Of course, Lynn immediately searched the Internet. “The more I read, the more I knew in my heart that that was what he had.” But denial came easily because nobody else in the family had Huntington’s – his mother was robust, and all his younger siblings seemed fine. Brian finally agreed to go for DNA testing in 1997, when he was 40. But it was another five years before he was willing to ask for the results of the simple blood test that would explain his increasingly bizarre physical and emotional behaviour.
“He didn’t want to know,” Lynn said.
This is a common reaction. At best, one in five of those at risk for Huntington’s are tested, because knowing doesn’t help when you have an incurable and largely untreatable disease. Lynn, nevertheless, tried to persuade him. “We can’t deal with what we don’t know,” she told Brian.
Photo The clan gathers, from left: Kim, brother Stuart, sisters Marlene and Deanna, mother Gwen, brother Brian and sister Dawn. Gwen wanted all her children across the country to get together one last time before Kim was gone. (Kevin Van Paassen for The Globe and Mail)
The entire family went to hear the results in July, 2002. By then, Brian was 45, Lynn was 43, Jason was 25 and Sarah was 22. Lynn said she remembers the doctor saying: “You know, Brian, when I open this envelope, I could be handing you a death sentence.” Even before the doctor read the diagnosis, Lynn knew that it would be positive because Brian had become that much worse.
Still, the confirmation was a shock. It took a year for everyone in the Teske clan to accept the news and to suspect that the disease had probably come from their long-dead father. Five of the six Teskes already had children; if they had Huntington’s, there was a 50-50 chance they had unwittingly passed it on – a horrifying thought for any parent. Brian’s daughter spent years obsessing about the disease, but refused to be tested. “I didn’t want a death sentence. I didn’t want to know at 24, 25 or 26 that I was going to be dying of Huntington’s,” Sarah said.
But that didn’t mean she didn’t worry: “If my arm had a twitch, I would think that was it.” She reached a point where the tension was so grinding that she realized knowing was better than not knowing.
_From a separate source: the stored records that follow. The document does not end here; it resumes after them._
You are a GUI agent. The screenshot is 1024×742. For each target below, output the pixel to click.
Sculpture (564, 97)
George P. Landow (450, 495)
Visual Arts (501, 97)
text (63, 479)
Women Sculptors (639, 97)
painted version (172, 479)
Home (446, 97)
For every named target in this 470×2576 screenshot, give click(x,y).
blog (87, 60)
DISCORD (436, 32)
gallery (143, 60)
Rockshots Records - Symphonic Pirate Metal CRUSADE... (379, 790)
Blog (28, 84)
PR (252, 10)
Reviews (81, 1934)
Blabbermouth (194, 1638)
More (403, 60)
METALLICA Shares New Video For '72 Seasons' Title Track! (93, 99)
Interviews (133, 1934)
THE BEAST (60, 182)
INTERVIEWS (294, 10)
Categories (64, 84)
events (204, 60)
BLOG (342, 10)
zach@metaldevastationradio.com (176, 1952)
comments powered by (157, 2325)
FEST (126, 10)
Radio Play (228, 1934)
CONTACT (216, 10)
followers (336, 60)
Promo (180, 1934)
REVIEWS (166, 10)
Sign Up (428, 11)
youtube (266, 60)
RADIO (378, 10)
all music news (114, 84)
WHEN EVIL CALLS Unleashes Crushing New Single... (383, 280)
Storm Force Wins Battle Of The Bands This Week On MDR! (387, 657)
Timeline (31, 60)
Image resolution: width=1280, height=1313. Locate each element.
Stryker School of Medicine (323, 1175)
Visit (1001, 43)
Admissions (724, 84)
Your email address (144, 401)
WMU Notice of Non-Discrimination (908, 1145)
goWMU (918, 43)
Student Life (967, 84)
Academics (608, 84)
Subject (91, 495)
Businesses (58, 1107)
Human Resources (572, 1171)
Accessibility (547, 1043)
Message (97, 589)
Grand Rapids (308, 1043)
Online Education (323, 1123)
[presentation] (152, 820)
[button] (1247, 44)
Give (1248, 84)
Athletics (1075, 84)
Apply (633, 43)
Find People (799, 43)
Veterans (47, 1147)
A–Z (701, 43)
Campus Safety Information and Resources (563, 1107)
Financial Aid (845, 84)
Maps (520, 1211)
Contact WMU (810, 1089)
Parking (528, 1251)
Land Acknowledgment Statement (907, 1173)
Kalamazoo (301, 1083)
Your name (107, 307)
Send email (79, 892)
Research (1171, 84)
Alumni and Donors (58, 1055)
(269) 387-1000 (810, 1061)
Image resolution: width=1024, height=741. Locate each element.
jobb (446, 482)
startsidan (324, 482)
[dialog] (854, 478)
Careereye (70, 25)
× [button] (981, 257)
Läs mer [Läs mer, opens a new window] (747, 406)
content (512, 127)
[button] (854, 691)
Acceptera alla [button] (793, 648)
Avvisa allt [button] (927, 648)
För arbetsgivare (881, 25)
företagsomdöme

By then, she had decided that, if she were positive, she wouldn’t have children, although there is now a complicated and costly in vitro fertilization procedure that tests embryos and implants only those that are free of Huntington’s. Finally, in July, 2008, on a day Sarah could only describe in superlatives as “the best of her life,” she learned she was negative. Now, she is married and the mother of two small children.